EARQUAKE!, in it's tenth year, presented a seismic synthesis of music and media to almost 3,000 sixth-grade students from 44 schools in the Fort Smith area and Eastern Oklahoma areas on Monday (Feb. 6).
The Fort Smith Symphony performed two hour-long concerts at the Arkansas Best Corporation Performing Arts Center in an effort to introduce children to the wonders and benefits of classical music on a level they would understand.
"Doing a lot of sedate baroque music is not the way to do it," said Fort Smith Symphony Music Director and Conductor John Jeter.
Most of the music is loud and fast hence the name EARQUAKE!
Selections for EARQUAKE! were: "Pirates of the Caribbean" by Hans Zimmer; "Cello Concerto No. 1 (movement III)" by Dmitri Kabalevsky; "Alchemy" by Max Shuhan; "Hoe-Down from the ballet "Rodeo" by Aaron Copland; "Symphony No. 9 (movement IV)" by Antonin Dvořák; and "William Tell Overture" by Gioachino Rossini.
Many of the pieces were chosen because of their familiarity. They have been featured in movies, commercials or other media permeating popular culture.

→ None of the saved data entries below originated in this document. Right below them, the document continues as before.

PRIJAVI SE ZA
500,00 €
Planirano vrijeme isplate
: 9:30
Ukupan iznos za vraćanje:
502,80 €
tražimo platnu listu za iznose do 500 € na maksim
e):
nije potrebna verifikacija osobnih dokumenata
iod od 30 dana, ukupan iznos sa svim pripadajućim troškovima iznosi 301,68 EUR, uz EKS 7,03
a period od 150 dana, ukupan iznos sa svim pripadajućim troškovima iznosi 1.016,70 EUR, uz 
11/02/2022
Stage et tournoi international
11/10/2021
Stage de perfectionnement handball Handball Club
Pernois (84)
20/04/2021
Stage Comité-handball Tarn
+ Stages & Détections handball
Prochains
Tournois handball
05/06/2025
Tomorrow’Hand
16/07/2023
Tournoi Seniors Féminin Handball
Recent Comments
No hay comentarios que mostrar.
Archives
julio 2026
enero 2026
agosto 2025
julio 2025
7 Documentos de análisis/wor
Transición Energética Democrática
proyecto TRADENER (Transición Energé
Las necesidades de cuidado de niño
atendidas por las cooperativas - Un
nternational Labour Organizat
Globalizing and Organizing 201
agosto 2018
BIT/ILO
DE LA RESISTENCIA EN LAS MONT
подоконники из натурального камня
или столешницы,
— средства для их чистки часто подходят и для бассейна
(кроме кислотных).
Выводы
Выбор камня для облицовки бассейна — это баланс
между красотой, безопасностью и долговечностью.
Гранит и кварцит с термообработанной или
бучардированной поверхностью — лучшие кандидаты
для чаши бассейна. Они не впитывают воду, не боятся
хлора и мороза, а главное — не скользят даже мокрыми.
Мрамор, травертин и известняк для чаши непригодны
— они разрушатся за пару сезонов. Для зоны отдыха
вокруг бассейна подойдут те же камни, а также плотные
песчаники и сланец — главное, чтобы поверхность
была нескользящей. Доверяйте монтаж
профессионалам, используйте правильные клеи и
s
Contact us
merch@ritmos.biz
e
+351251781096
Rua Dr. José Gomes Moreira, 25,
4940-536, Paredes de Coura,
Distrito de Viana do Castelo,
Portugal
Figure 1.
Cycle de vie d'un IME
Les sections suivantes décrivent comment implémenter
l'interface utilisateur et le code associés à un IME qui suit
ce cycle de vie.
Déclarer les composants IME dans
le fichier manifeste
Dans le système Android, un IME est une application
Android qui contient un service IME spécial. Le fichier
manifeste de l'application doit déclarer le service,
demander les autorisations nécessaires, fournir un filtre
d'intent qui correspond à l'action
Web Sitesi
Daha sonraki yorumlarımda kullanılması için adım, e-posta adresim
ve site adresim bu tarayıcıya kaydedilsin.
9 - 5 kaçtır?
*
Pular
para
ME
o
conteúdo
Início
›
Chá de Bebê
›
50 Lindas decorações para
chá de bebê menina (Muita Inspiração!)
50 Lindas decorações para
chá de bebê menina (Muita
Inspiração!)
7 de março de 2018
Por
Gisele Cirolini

Prior to each selection, Jeter introduced the instruments based on classification; strings, woodwinds, brass and percussion. Laughs and applause were divulged after some of the musicians demoed their instruments with kid-friendly sonic snippets. For example: the viola section played a bit of Lady Gaga and the clarinets played the theme from the video game Super Mario Bros.
Another tool to reach out to a young audience that watches a lot of television is the inclusion of a live video production, edited on-the-fly, by a crew from 5-Star Productions. This was projected on two big screens and provided a closer look at orchestra members performing.
The concert is not a recruitment tool per se for the symphony but the targeted audience, sixth-grade students, is carefully chosen since participation in band begins in seventh grade.
"There's a lot of non-musical reasons why music is good," Jeter added in reference to the ancillary skills playing a musical instrument provides. These include communication, teamwork, practice, patience and persistence to name a few — all good qualities to have throughout one's life.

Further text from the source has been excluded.